Your response must consist of the listing below, repeated exactly.

----

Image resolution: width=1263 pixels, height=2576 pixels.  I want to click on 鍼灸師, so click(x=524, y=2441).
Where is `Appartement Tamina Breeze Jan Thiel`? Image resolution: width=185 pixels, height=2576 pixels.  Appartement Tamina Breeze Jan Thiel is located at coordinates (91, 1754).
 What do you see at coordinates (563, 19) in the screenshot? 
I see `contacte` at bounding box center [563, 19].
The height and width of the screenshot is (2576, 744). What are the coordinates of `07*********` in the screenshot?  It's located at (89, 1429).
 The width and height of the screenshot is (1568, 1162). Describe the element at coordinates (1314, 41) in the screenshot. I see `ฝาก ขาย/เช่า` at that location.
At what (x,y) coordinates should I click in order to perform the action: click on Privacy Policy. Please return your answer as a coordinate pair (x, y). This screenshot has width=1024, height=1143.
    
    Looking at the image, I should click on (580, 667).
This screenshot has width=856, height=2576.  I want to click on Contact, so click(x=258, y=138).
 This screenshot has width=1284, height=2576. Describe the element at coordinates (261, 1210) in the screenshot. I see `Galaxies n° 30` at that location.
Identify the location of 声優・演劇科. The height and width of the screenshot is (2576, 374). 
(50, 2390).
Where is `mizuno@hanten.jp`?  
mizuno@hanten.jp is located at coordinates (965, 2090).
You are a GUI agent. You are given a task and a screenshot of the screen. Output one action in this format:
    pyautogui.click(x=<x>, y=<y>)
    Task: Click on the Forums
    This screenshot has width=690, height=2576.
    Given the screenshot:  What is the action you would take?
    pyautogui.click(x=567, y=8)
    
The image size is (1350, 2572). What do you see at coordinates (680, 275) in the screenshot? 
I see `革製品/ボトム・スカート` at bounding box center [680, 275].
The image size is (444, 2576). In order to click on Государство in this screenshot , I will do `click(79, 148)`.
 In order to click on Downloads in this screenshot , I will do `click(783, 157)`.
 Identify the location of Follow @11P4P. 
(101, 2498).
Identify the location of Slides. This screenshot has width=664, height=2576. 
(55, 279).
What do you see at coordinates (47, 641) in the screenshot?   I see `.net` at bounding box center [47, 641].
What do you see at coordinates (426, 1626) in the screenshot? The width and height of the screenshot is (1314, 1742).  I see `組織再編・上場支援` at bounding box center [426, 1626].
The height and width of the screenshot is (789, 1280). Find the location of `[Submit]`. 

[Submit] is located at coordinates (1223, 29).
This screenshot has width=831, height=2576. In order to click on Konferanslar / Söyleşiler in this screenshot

----

▶ _RESULT_:
Image resolution: width=1263 pixels, height=2576 pixels.  I want to click on 鍼灸師, so click(x=524, y=2441).
Where is `Appartement Tamina Breeze Jan Thiel`? Image resolution: width=185 pixels, height=2576 pixels.  Appartement Tamina Breeze Jan Thiel is located at coordinates (91, 1754).
 What do you see at coordinates (563, 19) in the screenshot? 
I see `contacte` at bounding box center [563, 19].
The height and width of the screenshot is (2576, 744). What are the coordinates of `07*********` in the screenshot?  It's located at (89, 1429).
 The width and height of the screenshot is (1568, 1162). Describe the element at coordinates (1314, 41) in the screenshot. I see `ฝาก ขาย/เช่า` at that location.
At what (x,y) coordinates should I click in order to perform the action: click on Privacy Policy. Please return your answer as a coordinate pair (x, y). This screenshot has width=1024, height=1143.
    
    Looking at the image, I should click on (580, 667).
This screenshot has width=856, height=2576.  I want to click on Contact, so click(x=258, y=138).
 This screenshot has width=1284, height=2576. Describe the element at coordinates (261, 1210) in the screenshot. I see `Galaxies n° 30` at that location.
Identify the location of 声優・演劇科. The height and width of the screenshot is (2576, 374). 
(50, 2390).
Where is `mizuno@hanten.jp`?  
mizuno@hanten.jp is located at coordinates (965, 2090).
You are a GUI agent. You are given a task and a screenshot of the screen. Output one action in this format:
    pyautogui.click(x=<x>, y=<y>)
    Task: Click on the Forums
    This screenshot has width=690, height=2576.
    Given the screenshot:  What is the action you would take?
    pyautogui.click(x=567, y=8)
    
The image size is (1350, 2572). What do you see at coordinates (680, 275) in the screenshot? 
I see `革製品/ボトム・スカート` at bounding box center [680, 275].
The image size is (444, 2576). In order to click on Государство in this screenshot , I will do `click(79, 148)`.
 In order to click on Downloads in this screenshot , I will do `click(783, 157)`.
 Identify the location of Follow @11P4P. 
(101, 2498).
Identify the location of Slides. This screenshot has width=664, height=2576. 
(55, 279).
What do you see at coordinates (47, 641) in the screenshot?   I see `.net` at bounding box center [47, 641].
What do you see at coordinates (426, 1626) in the screenshot? The width and height of the screenshot is (1314, 1742).  I see `組織再編・上場支援` at bounding box center [426, 1626].
The height and width of the screenshot is (789, 1280). Find the location of `[Submit]`. 

[Submit] is located at coordinates (1223, 29).
This screenshot has width=831, height=2576. In order to click on Konferanslar / Söyleşiler in this screenshot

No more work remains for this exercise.